A disgruntled librarian packs it up and leaves fabulous New York City behind,
going on random global adventures,
while simultaneously promoting literacy
and spreading the love of the written word.

Wednesday, May 5, 2010

exploding toiletries

it seems as though being up at this altitude, and having 40% less oxygen than normal, has strange effects on many things.  first off, the bolshevik and i seem to get tuckered out pretty quickly.  usually we have lots of get-up-and-go, but after walking up hill for about 30 seconds, we get rather tired.  and this tiredness hits really quickly, like as though one minute you're fine and then the next minute you're kind of tipsy and goofy.  but we were prepared for this and have been drinking lots of water and partaking in the coca candy (we found a toffee version!  so yummy!), and i feel like we are almost back to normal now.

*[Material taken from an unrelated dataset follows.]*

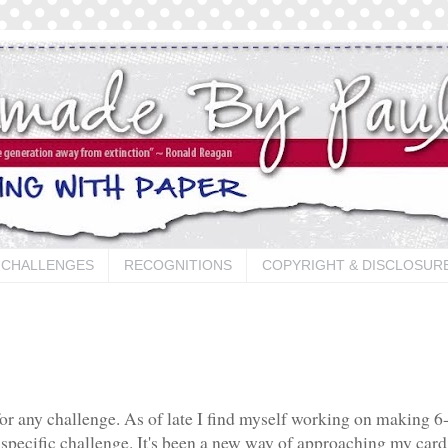
CHALLENGES
RECOGNITIONS
COPYRIGHT & DISCLOSUR
for any challenge. As of late I find myself working on making 6
specific challenge. It's been a new way of approaching my card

but one thing we did not expect was the effect that this altitude would have on our toiletries.  the first day we had walked around for a while, and we decided to take a break in the shade so that the bolshevik could put on sunblock.  he is a pale one, you know.  i was minding my own business when all of a sudden i hear the bolshevik mutter a stream of curse words, and then i notice a suspicious white liquid had splattered all over my sneaker as well as all over the ground.  my first thought was that a large pre-incan bird had shat on us.  but then i look over to the bolshevik and see that his sunblock was errupting on us, much in the style of a school science fair volcano.

now, i have seen this happen to stuff when you take it on a plane and then it somehow has to depressurize or something.  but this is way worse, there's a serious amount of force involved.  we do not exactly understand the science behind the phenomenon, but every time i open one of my toiletries for the first time i forget to point it away from me, and this happens all over again.  so far i have errupted sun block, shampoo, and facial moisurizer on myself.  we cannot help but wonder why there are no warning about this in our guidebooks.


  1. You should have listened to all your science teachers when they were trying to teach you about air pressure! Did you know that the LaPaz and Cuzco fire departments hardly have any fire trucks, since fires tend to go out.
    Also, when your plane takes off from the airport from Cuzco or LaPaz, the take off roll down the runway will take twice as long, since there will be less air under the wings to lift the plane.
    I miss that part of the world...was last there in 1983. (Unfortunately, that was spring the Shining Path rebels started up, too.)
    take care, UJ

  2. Uncle JT, I do not remember my science teachers talking about these sort of topics. Surely I would have paid more attention if they had.

    That's very interesting about the fire department. This must be a depressing place to live if you're a pyromaniac ;)

    Peru misses you too! Feel free to visit us in SA!

  3. I only wish my science teachers had taught me those sorts of things. Or that my math teachers would've taught me equations I could use, like, "If you're at 7,000 feet above sea level for 8 days at a bloating rate of 32%, how much Gas-X will you need to feel human again? And how many days will it take?"

    I hope you've now learned to point EVERYTHING away from your face, Miss Dewey Decimal!

  4. miss fifi,
    sadly i was victim to the exploding toiletries one last time. i had thought i was in the clear, but i forgot that while on the inca trail all my toiletries went to an even higher altitude than cusco, and i had a minor toothpaste eruption. luckily, no one was hurt.